# [Your task]
Provide an exact reproduction of every entry.

Page-level text extractions

□ □ □ □ □ □ □

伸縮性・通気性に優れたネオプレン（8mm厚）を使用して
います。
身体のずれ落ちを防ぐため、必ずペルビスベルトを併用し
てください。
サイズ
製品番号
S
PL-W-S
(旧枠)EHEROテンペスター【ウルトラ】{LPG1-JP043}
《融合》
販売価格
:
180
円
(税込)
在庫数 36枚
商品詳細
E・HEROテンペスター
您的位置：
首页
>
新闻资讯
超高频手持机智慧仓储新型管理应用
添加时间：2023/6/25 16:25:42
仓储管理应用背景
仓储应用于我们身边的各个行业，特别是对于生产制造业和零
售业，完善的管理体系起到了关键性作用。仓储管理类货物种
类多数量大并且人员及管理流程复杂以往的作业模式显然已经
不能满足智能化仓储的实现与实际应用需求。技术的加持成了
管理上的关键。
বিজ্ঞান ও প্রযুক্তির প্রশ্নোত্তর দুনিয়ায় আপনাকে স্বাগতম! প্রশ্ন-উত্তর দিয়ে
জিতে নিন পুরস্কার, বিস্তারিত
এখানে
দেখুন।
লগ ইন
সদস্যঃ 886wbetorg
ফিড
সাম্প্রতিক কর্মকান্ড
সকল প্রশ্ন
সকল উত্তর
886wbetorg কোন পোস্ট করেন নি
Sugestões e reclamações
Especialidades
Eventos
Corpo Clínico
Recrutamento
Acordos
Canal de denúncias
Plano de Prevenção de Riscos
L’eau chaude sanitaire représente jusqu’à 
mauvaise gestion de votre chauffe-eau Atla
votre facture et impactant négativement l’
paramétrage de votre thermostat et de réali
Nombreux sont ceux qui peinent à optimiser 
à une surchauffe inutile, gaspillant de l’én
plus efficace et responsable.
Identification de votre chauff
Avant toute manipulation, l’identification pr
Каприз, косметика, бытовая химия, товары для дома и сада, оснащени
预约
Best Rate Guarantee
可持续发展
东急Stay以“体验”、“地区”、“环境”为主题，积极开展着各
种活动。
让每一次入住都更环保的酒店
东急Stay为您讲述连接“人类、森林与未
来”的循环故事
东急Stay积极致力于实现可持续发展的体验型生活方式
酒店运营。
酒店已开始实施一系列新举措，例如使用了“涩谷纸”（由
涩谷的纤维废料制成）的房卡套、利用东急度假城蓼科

□ □ □ □ □ □ □

# [Result of this exercise]
伸縮性・通気性に優れたネオプレン（8mm厚）を使用して
います。
身体のずれ落ちを防ぐため、必ずペルビスベルトを併用し
てください。
サイズ
製品番号
S
PL-W-S
(旧枠)EHEROテンペスター【ウルトラ】{LPG1-JP043}
《融合》
販売価格
:
180
円
(税込)
在庫数 36枚
商品詳細
E・HEROテンペスター
您的位置：
首页
>
新闻资讯
超高频手持机智慧仓储新型管理应用
添加时间：2023/6/25 16:25:42
仓储管理应用背景
仓储应用于我们身边的各个行业，特别是对于生产制造业和零
售业，完善的管理体系起到了关键性作用。仓储管理类货物种
类多数量大并且人员及管理流程复杂以往的作业模式显然已经
不能满足智能化仓储的实现与实际应用需求。技术的加持成了
管理上的关键。
বিজ্ঞান ও প্রযুক্তির প্রশ্নোত্তর দুনিয়ায় আপনাকে স্বাগতম! প্রশ্ন-উত্তর দিয়ে
জিতে নিন পুরস্কার, বিস্তারিত
এখানে
দেখুন।
লগ ইন
সদস্যঃ 886wbetorg
ফিড
সাম্প্রতিক কর্মকান্ড
সকল প্রশ্ন
সকল উত্তর
886wbetorg কোন পোস্ট করেন নি
Sugestões e reclamações
Especialidades
Eventos
Corpo Clínico
Recrutamento
Acordos
Canal de denúncias
Plano de Prevenção de Riscos
L’eau chaude sanitaire représente jusqu’à 
mauvaise gestion de votre chauffe-eau Atla
votre facture et impactant négativement l’
paramétrage de votre thermostat et de réali
Nombreux sont ceux qui peinent à optimiser 
à une surchauffe inutile, gaspillant de l’én
plus efficace et responsable.
Identification de votre chauff
Avant toute manipulation, l’identification pr
Каприз, косметика, бытовая химия, товары для дома и сада, оснащени
预约
Best Rate Guarantee
可持续发展
东急Stay以“体验”、“地区”、“环境”为主题，积极开展着各
种活动。
让每一次入住都更环保的酒店
东急Stay为您讲述连接“人类、森林与未
来”的循环故事
东急Stay积极致力于实现可持续发展的体验型生活方式
酒店运营。
酒店已开始实施一系列新举措，例如使用了“涩谷纸”（由
涩谷的纤维废料制成）的房卡套、利用东急度假城蓼科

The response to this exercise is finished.